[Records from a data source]
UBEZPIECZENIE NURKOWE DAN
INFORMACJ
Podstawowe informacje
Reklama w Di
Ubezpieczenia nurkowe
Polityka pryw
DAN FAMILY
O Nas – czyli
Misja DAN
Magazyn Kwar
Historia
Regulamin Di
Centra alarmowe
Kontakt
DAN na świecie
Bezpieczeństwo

• [PROBLEM DESCRIPTION] Return precisely the lines of the records, starting with the line that holds "Regulamin Di" and ending with the last one.

• [ANSWER TO THIS PROBLEM]
Regulamin Di
Centra alarmowe
Kontakt
DAN na świecie
Bezpieczeństwo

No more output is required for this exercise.